# Hi from Australia



## Grunherz (Aug 4, 2010)

Just stumbled on this place while doing a search through google and got stuck! Couldnt leave without joining and saying hi! What a wonderful place you all have here. Lots of knowledge and freindly people
My name is Darryl. I live on the mid north coast and I love WWII aircraft and building models.
Not built anything for a while, so hopefully this is the inspiration I need to get me going again? If I get a chance later, I will post a few pics of my last build................
Thanks guys!


----------



## Lucky13 (Aug 4, 2010)

Welcome to the family Darryl!


----------



## Thorlifter (Aug 4, 2010)

Welcome to Digger Central....uhhh....I mean Welcome to the forum.


----------



## Geedee (Aug 4, 2010)

Welcome to the family


----------



## ozhawk40 (Aug 4, 2010)

Hi Darryl, welcome. 8)


----------



## imalko (Aug 4, 2010)

Hello and welcome. Enjoy the forum.


----------



## Gnomey (Aug 4, 2010)

Welcome.


----------



## T Bolt (Aug 4, 2010)

Hi Darryl, welcome to the forum!


----------



## Airframes (Aug 4, 2010)

Oh look, another Aussie ! Welcome from England mate.


----------



## otftch (Aug 4, 2010)

Wecome to the forum. Would like to see some of your builds.
Ed


----------



## seesul (Aug 4, 2010)

Welcome aboard and greeting from the Czech Republic8)


----------



## Wildcat (Aug 4, 2010)

Welcome aboard Darryl!


----------



## Aaron Brooks Wolters (Aug 4, 2010)

Welcome to the forum Darryl. Sounds like you'll fit rite in around here.


----------



## ccheese (Aug 4, 2010)

Geeze.... another digger ! Welcome to the forum, Mate.... enjoy the place...

Charles


----------



## vikingBerserker (Aug 4, 2010)

Welcome aboard Darryl!


----------



## BikerBabe (Aug 4, 2010)

Hi Darryl, and welcome from me in Denmark. 

Cheers,

Maria.


----------



## Vic Balshaw (Aug 4, 2010)

G'day mate, nice to hear from you and welcome to the Aussie forum............looking forward to your input


----------



## mandoman (Aug 5, 2010)

Hello, and welcome, Darryl.  
Now get posting so you can show us those pics.


----------



## N4521U (Aug 5, 2010)

There's a few of us in here. Welcome to the forum from the East coast.


----------



## Tony Hill (Aug 5, 2010)

Welcome Dig...and a GREAT name you have there!!


----------



## Grunherz (Aug 5, 2010)

Wow! Thanks for the warm welcome guys. Didnt realise there were that many Aussies here
Will try and get a few pics up of my last aircraft soon.
I dont usually build a lot of aircraft. I really build a lot of (cover your eyes here) cars  That is my main passion but planes come a close second. And being here, I hope to learn more about building planes. 

Cheers


----------



## N4521U (Aug 5, 2010)

Oh god, cars, I gotta build a "66 Chevelle Malibu!!!!!!!!!!! 
Bought one BRAND F'n new in '66. 
275hp 327, Rochester quadrajet carby, 4 speed munci, 331 rear end (2600 rpm @ 65mph), dual exhaust, tach in the console, bucket seats, Rear seat speaker, silver blue, all black interior, american mag wheels, blue streak tires. 
I bloody sh!t loved that car. Even got 20 mpgallon. Gas was 33 bloody cents a gallon then. I lived in Berkeley CA.
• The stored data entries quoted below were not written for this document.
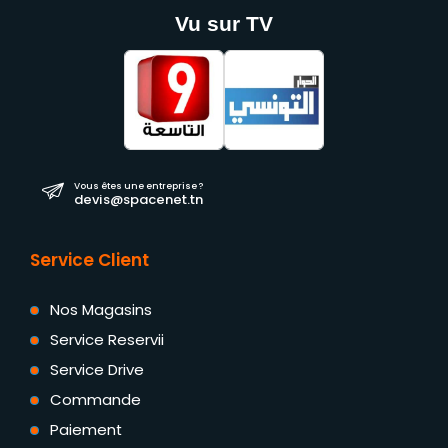
Vu sur TV
Vous êtes une entreprise ?
devis@spacenet.tn
Service Client
Nos Magasins
Service Reservii
Service Drive
Commande
Paiement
Gotta build one when I finish my squadron of Yorktown planes. In my next life the way I am going!


----------



## Wayne Little (Aug 5, 2010)

G'day Darryl, welcome aboard mate..


----------



## Colin1 (Aug 5, 2010)

isn't mid-north coast saltie territory?


----------



## Crimea_River (Aug 5, 2010)




----------



## wheelsup_cavu (Aug 9, 2010)

Welcome to the forum Darryl. 8)


Wheels


----------



## Grunherz (Sep 15, 2010)

Thanks again guys. Dont get a lot of time for posting due to work, but I do lurk a bit!

Colin1, I am not that far up the coast. Between Newcastle and Port Macquarie if you have a map handy

N4521U, get to it mate! Would love to see a build up that beast! Sounds cool!


----------



## Njaco (Sep 15, 2010)

Grunherz said:


> Wow! Thanks for the warm welcome guys. Didnt realise there were that many Aussies here
> 
> 
> Cheers



They were going to change the name to Diggers.net but a hard fought battle stopped that. That and the boatload of kegs of Guinness Jan shipped down there! 
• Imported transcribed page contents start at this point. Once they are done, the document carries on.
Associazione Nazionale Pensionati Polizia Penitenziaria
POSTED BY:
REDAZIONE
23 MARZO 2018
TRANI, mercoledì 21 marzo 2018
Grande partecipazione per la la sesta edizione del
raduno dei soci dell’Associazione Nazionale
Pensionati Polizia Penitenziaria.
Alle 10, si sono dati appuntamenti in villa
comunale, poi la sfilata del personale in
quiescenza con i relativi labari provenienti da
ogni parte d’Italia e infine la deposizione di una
Welcome from another East Coast!


----------



## Vic Balshaw (Sep 16, 2010)

Njaco said:


> They were going to change the name to Diggers.net but a hard fought battle stopped that. That and the boatload of kegs of Guinness Jan shipped down there!
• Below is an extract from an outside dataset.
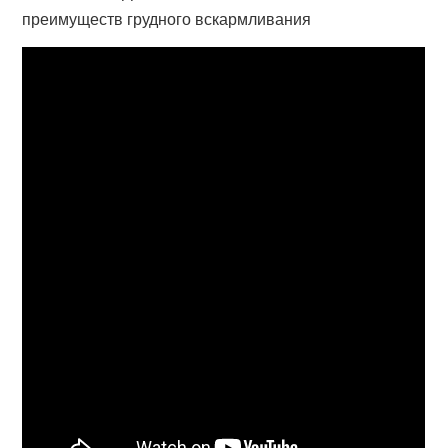
преимуществ грудного вскармливания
And I didn't get a blood drop......................


----------



## Colin1 (Sep 16, 2010)

Grunherz said:


> Colin1, I am not that far up the coast. Between Newcastle and Port Macquarie if you have a map handy


Sounds like a dream location
Do you get into Newcastle much...


----------



## Grunherz (Oct 4, 2010)

Njaco said:


> They were going to change the name to Diggers.net but a hard fought battle stopped that.




 Thats gold!

Not as often as I would like to Colin. Keep trying to get to Frontline Hobbies but work has other ideas

Thanks guys


----------



## P40NUT (Oct 6, 2010)

Welcome to the forum.


----------